OData searching allows the use of filters to build complex query patterns using OData's ability to filter on Attributes of the products. Use or_, and_ or not_ to combine or invert filters.

Any filters passed in the the list are and-ed together to build the final filter.

Filter Methods:

  • Greater then: gt
  • Less then: lt
  • Greater then or equal : gte
  • Less then or equal: lte
  • Equal to: eq
  • Not equal to: neq
  • String contains: contains
  • String starts with: startswith
  • String ends with: endswith
from cdse_dl.odata.filter import AttributeFilter, Filter
from cdse_dl.odata.search import ProductSearch

filters = [
    AttributeFilter.eq("productType","S2MSI1C"),
    Filter.or_([
        AttributeFilter.eq("tileId","32TPN"),
        AttributeFilter.eq("tileId","33TUH"),
    ]),
    Filter.and_([
        AttributeFilter.gt("cloudCover", 10),
        AttributeFilter.lt("cloudCover", 50),
    ]),
    AttributeFilter.eq("processorVersion","05.00").not_()
]
area = "POINT (12.4577739 41.9077492)"

search = ProductSearch(
    collection="SENTINEL-2",
    date="2020-01-01/2020-02-01",
    filters=filters,
    expand="Attributes"
)
print(search.hits())
products = search.get(20)

You can use other params such as order_by, expand, skip, and top to modify your search. skip and top are used during .get() and .get_all() and unless necessary can be ignored.

expand will add full metadata of each returned result.

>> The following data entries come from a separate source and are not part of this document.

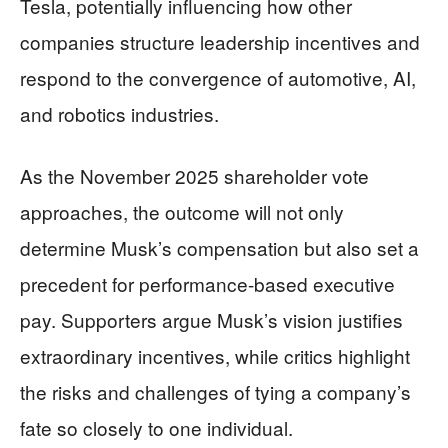
Tesla, potentially influencing how other
companies structure leadership incentives and
respond to the convergence of automotive, AI,
and robotics industries.
As the November 2025 shareholder vote
approaches, the outcome will not only
determine Musk’s compensation but also set a
precedent for performance-based executive
pay. Supporters argue Musk’s vision justifies
extraordinary incentives, while critics highlight
the risks and challenges of tying a company’s
fate so closely to one individual.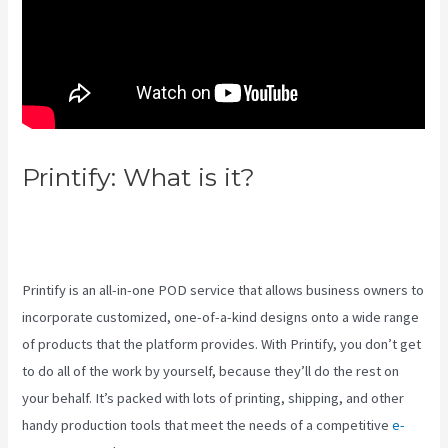
Printify: What is it?
Create A
Discount Code For My Printify
Store
Printify is an all-in-one POD service that allows business owners to
incorporate customized, one-of-a-kind designs onto a wide range
of products that the platform provides. With Printify, you don’t get
to do all of the work by yourself, because they’ll do the rest on
your behalf. It’s packed with lots of printing, shipping, and other
handy production tools that meet the needs of a competitive
e-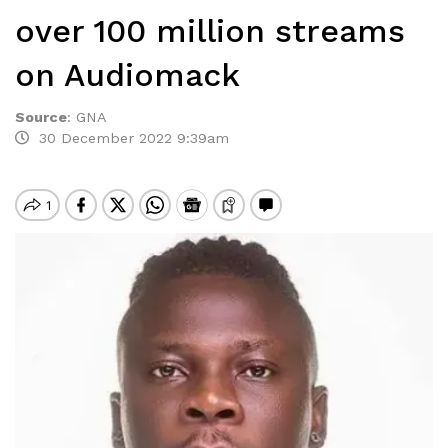
over 100 million streams
on Audiomack
Source
:
GNA
30 December 2022 9:39am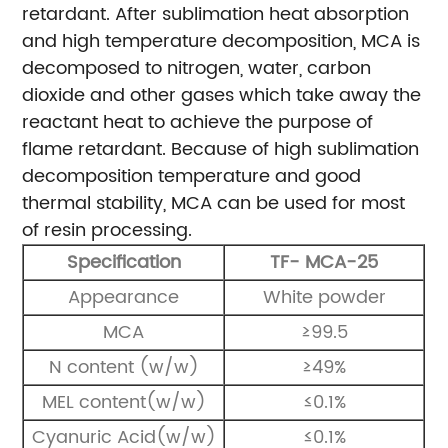
retardant.
After sublimation heat absorption
and high temperature decomposition, MCA is
decomposed to nitrogen, water, carbon
dioxide and other gases which take away the
reactant heat to achieve the purpose of
flame retardant. Because of high sublimation
decomposition temperature and good
thermal stability, MCA can be used for most
of resin processing.
Specification
TF- MCA-25
Appearance
White powder
MCA
≥99.5
N content (w/w)
≥49%
MEL content(w/w)
≤0.1%
Cyanuric Acid(w/w)
≤0.1%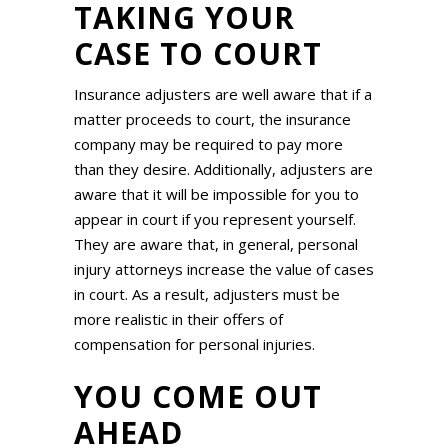
TAKING YOUR
CASE TO COURT
Insurance adjusters are well aware that if a
matter proceeds to court, the insurance
company may be required to pay more
than they desire. Additionally, adjusters are
aware that it will be impossible for you to
appear in court if you represent yourself.
They are aware that, in general, personal
injury attorneys increase the value of cases
in court. As a result, adjusters must be
more realistic in their offers of
compensation for personal injuries.
YOU COME OUT
AHEAD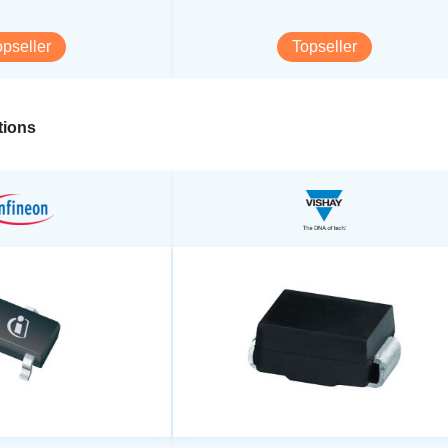
opseller
Topseller
ions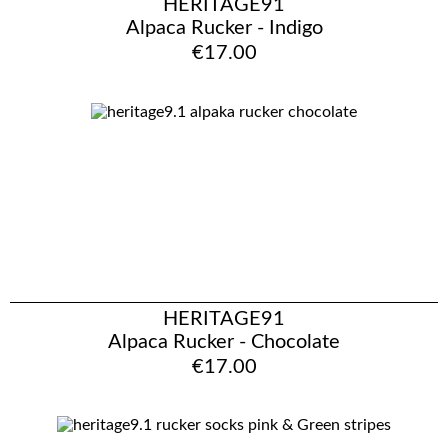
HERITAGE91
Alpaca Rucker - Indigo
€17.00
HERITAGE91
Alpaca Rucker - Chocolate
€17.00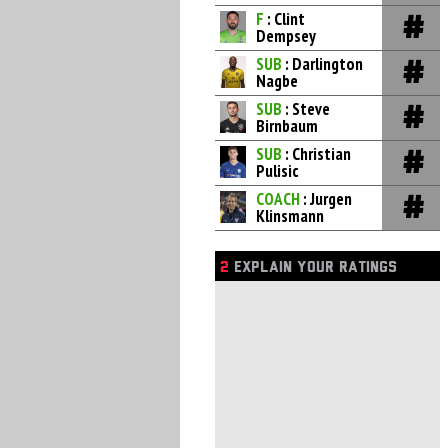
F
: Clint
Dempsey
SUB
: Darlington
Nagbe
SUB
: Steve
Birnbaum
SUB
: Christian
Pulisic
COACH
: Jurgen
Klinsmann
2
EXPLAIN YOUR RATINGS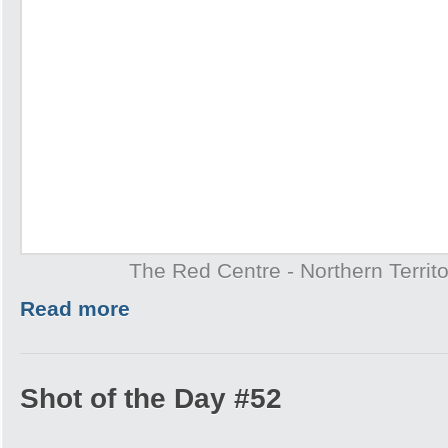
The Red Centre - Northern Territo
Read more
Shot of the Day #52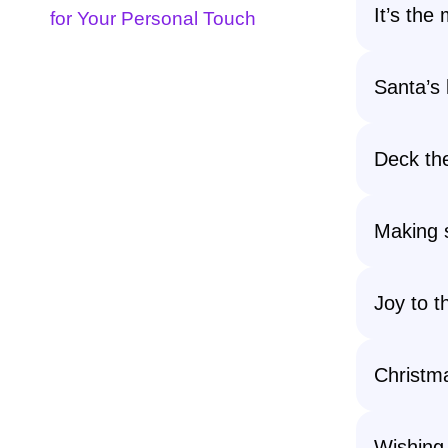
It’s the
for Your Personal Touch
Santa’s l
Deck the
Making s
Joy to t
Christma
Wishing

You can expand Attributes or Assets.

from cdse_dl.odata.filter import AttributeFilter
from cdse_dl.odata.search import ProductSearch

filters = [
    AttributeFilter.eq("productType","S2MSI1C")
]
area = "POINT (12.4577739 41.9077492)"

search = ProductSearch(
    collection="SENTINEL-2",
    area=area,
    date="2020-01-01/2020-01-02",
    filters=filters,
    order_by="ContentDate/Start",
    expand="Attributes"
)
search.get(1)

Deleted Product Search

To search for a specific deleted product, you can use OData's deleted product API with DeletedProductSearch.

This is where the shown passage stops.